#### [Directions]
In the listing below, find every line with the string "other" and pull it out.

#### [Provided information]
*** Block opens ***

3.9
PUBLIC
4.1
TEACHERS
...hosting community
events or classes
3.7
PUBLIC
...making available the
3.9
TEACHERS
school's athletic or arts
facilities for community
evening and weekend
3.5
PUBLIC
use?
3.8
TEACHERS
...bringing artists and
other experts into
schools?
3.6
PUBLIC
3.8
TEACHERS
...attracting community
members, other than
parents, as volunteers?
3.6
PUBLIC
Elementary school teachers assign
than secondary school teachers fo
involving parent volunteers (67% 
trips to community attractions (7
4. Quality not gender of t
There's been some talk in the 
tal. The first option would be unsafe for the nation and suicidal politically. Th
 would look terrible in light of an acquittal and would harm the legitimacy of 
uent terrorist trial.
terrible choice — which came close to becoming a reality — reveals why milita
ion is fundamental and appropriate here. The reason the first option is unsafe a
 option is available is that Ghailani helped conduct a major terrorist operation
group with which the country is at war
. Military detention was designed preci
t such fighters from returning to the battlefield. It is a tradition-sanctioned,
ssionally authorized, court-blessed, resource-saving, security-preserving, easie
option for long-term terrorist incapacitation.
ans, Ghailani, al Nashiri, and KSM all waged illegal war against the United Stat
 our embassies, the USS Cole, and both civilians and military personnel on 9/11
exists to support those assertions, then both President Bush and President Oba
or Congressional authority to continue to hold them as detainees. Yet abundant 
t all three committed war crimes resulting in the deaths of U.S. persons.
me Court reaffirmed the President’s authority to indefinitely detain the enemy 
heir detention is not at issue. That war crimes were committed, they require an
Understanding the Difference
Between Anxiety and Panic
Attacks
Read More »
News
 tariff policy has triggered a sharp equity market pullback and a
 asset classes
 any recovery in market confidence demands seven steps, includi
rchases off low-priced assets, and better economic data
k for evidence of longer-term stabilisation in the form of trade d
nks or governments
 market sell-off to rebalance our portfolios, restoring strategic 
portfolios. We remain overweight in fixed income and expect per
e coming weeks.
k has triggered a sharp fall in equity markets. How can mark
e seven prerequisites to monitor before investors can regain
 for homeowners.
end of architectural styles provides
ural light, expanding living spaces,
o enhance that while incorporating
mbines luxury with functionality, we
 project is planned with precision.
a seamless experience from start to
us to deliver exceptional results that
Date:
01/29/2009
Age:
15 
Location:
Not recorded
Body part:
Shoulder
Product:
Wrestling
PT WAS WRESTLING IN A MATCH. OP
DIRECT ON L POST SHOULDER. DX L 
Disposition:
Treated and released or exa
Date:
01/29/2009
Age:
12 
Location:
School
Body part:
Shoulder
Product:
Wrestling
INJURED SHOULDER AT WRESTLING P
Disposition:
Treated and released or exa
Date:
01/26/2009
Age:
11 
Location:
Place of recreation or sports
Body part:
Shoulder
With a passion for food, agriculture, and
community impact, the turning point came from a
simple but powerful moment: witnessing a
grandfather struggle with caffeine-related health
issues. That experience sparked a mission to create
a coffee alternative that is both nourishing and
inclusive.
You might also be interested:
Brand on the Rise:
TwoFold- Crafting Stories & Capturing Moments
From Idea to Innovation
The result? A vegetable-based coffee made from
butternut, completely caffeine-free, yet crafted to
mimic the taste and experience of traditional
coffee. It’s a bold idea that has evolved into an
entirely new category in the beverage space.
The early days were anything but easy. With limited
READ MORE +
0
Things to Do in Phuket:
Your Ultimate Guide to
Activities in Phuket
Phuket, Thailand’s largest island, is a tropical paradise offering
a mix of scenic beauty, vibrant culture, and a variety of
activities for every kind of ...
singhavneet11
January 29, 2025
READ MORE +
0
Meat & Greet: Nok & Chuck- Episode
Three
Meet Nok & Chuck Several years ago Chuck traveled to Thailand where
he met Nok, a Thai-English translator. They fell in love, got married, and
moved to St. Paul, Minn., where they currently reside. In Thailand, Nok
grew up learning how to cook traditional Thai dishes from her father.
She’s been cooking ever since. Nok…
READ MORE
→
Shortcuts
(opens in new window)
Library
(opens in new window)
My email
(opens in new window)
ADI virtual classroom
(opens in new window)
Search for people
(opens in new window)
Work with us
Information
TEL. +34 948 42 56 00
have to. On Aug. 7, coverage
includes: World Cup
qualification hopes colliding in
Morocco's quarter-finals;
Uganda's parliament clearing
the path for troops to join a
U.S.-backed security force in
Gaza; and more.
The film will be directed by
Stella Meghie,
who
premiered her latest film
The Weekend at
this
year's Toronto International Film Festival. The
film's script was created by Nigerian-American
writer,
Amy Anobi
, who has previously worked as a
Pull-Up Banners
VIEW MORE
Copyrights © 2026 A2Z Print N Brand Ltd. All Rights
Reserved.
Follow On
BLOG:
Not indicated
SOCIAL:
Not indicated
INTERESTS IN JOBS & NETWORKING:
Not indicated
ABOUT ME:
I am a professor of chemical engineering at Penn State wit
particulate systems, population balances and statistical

*** Block closes ***

#### [The answer]
other experts into
members, other than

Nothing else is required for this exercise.